Embarazada, sola y más caliente que nunca en mi cama

Me llamo Sofía, aunque ese detalle no cambia nada de lo que voy a contar. Lo que importa es esto: tengo veintiséis años, vivo sola en un departamento de dos ambientes en Buenos Aires, trabajo medio turno en un laboratorio de análisis clínicos, y desde hace ocho semanas estoy embarazada.

Nadie lo sabe todavía. Ni mi madre, ni mi amiga Daniela, ni el hombre que lo hizo posible antes de desaparecer de mi vida. Solo lo sé yo, mi ginecóloga, y ahora cualquiera que esté leyendo esto.
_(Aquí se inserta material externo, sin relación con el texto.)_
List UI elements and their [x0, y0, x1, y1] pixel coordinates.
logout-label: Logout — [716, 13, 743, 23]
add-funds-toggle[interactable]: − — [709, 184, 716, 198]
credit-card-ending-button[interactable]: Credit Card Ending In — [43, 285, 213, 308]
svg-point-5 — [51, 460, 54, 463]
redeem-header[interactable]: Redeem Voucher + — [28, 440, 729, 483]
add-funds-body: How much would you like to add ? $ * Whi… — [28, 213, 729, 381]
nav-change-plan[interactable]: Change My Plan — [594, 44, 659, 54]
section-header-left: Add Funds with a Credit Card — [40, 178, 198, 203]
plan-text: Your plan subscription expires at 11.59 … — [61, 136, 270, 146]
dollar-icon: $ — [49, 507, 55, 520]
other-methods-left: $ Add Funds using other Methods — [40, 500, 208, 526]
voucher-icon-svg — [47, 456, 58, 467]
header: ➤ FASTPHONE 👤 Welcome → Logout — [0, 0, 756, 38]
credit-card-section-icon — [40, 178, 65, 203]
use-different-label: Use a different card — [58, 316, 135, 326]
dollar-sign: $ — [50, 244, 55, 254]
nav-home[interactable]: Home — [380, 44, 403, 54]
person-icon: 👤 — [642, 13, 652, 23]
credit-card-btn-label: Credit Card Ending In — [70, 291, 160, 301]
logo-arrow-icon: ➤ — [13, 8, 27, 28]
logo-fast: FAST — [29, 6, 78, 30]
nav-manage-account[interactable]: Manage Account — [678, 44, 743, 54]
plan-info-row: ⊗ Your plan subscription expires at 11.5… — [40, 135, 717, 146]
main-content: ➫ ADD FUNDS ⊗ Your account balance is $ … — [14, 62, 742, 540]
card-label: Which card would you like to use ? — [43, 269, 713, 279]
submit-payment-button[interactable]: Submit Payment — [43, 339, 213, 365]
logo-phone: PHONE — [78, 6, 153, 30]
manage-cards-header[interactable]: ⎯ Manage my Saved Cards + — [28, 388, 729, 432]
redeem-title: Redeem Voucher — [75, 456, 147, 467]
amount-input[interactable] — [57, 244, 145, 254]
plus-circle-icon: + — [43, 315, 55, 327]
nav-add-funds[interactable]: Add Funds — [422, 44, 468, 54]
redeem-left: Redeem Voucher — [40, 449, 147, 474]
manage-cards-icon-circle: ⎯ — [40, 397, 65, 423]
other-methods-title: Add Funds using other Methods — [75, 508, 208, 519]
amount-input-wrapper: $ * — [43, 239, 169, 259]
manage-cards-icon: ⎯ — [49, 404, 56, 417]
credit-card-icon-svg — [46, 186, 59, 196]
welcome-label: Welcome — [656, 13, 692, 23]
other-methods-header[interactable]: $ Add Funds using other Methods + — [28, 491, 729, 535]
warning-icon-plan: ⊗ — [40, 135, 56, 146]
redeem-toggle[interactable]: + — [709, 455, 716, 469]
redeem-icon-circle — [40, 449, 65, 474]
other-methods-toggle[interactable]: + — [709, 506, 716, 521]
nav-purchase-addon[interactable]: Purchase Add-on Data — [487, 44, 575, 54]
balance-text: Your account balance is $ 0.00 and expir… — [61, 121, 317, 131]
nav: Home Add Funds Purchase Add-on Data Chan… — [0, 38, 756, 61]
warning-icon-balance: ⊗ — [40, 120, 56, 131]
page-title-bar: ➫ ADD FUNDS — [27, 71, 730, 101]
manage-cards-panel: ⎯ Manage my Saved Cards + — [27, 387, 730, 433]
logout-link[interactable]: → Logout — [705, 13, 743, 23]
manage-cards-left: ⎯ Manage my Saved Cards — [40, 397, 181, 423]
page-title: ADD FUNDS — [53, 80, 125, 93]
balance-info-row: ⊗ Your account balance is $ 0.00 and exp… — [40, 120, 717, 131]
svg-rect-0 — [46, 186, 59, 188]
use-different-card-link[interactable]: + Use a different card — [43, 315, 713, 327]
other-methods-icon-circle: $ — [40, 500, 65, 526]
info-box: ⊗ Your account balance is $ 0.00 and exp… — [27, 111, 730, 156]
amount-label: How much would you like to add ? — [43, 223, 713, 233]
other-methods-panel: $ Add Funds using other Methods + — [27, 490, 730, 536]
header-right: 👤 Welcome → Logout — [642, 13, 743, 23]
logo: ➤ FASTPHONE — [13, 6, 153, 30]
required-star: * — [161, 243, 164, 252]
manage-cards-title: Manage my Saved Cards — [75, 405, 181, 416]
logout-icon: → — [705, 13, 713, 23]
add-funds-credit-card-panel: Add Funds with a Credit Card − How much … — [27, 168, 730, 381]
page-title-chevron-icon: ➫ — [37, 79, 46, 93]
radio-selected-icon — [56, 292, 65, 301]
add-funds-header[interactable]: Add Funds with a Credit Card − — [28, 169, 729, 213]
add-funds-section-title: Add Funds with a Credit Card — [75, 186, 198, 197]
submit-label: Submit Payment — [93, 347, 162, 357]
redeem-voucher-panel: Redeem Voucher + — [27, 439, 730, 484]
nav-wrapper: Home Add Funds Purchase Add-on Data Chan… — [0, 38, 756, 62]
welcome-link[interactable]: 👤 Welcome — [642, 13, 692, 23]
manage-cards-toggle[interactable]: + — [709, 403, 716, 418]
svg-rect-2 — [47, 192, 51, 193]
Lo que tampoco sabe nadie es lo que me está pasando por dentro.

Antes de quedarme embarazada ya me consideraba una mujer bastante sexual. No me voy a hacer la inocente. Disfrutaba del sexo, lo buscaba cuando lo necesitaba, sabía lo que quería. Pero lo que siento desde que el test me dio positivo es algo que no tenía escala para medir. Es como si toda mi vida hubiera estado operando a un volumen moderado y de golpe alguien subiera el dial hasta el límite.

Estoy excitada todo el día. Sin excepciones, sin pausas, sin importar dónde esté ni qué esté haciendo. En el laboratorio centrifugando muestras. En el colectivo apretada entre desconocidos. En la fila del banco mirando el techo. Una humedad persistente que no me da tregua, y pensamientos que aparecen solos, sin que yo los invite: manos sobre mi cuerpo, voces que me dicen lo que tengo que hacer, situaciones que a la luz del día me darían vergüenza reconocer.

Lo peor, o lo mejor según cómo se mire, son mis pechos.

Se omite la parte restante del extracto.